■ EXERCISE MATERIAL:
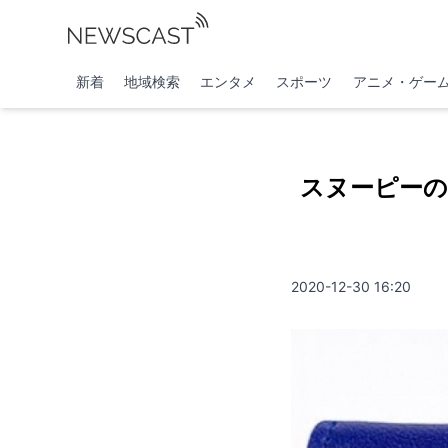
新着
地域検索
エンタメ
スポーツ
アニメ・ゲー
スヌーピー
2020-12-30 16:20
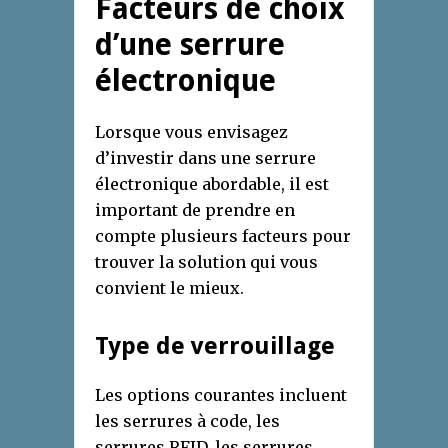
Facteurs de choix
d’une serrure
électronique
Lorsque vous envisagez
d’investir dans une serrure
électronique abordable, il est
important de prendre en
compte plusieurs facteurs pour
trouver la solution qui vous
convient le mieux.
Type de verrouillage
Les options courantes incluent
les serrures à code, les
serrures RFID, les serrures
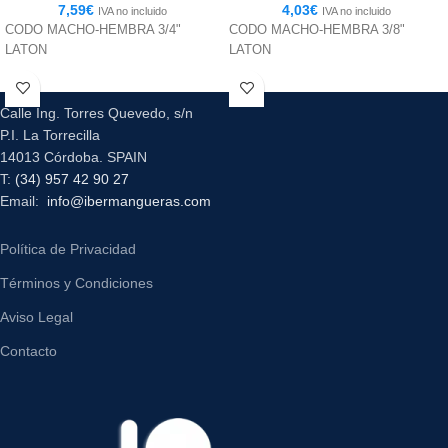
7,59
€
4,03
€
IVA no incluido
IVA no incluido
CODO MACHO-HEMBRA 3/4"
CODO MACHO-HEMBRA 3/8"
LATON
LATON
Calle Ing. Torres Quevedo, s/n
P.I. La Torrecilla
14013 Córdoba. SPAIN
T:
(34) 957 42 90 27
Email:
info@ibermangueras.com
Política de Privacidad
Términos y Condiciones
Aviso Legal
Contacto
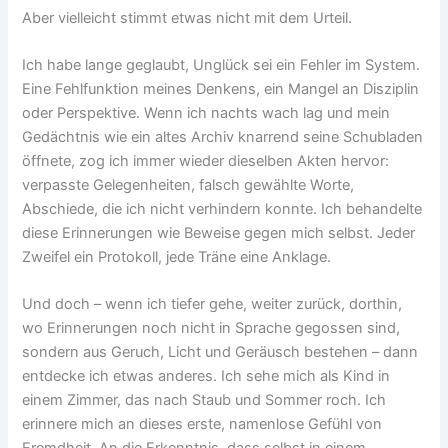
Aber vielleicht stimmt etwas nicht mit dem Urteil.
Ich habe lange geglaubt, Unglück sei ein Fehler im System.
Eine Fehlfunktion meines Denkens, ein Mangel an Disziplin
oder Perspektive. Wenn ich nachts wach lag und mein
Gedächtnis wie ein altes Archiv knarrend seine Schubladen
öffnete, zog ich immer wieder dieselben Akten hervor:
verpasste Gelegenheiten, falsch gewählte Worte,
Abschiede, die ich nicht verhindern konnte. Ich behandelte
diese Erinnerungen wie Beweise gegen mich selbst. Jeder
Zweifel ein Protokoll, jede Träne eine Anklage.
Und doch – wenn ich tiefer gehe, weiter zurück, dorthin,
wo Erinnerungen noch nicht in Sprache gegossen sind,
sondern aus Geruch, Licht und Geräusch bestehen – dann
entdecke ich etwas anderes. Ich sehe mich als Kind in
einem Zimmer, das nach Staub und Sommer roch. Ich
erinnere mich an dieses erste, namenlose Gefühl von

■ TASK TO COMPLETE:
An exact repeat of the lines from the one containing "Und doch – wenn" through the final line of the entries is the whole answer.

■ RESULT OF THIS TASK:
Und doch – wenn ich tiefer gehe, weiter zurück, dorthin,
wo Erinnerungen noch nicht in Sprache gegossen sind,
sondern aus Geruch, Licht und Geräusch bestehen – dann
entdecke ich etwas anderes. Ich sehe mich als Kind in
einem Zimmer, das nach Staub und Sommer roch. Ich
erinnere mich an dieses erste, namenlose Gefühl von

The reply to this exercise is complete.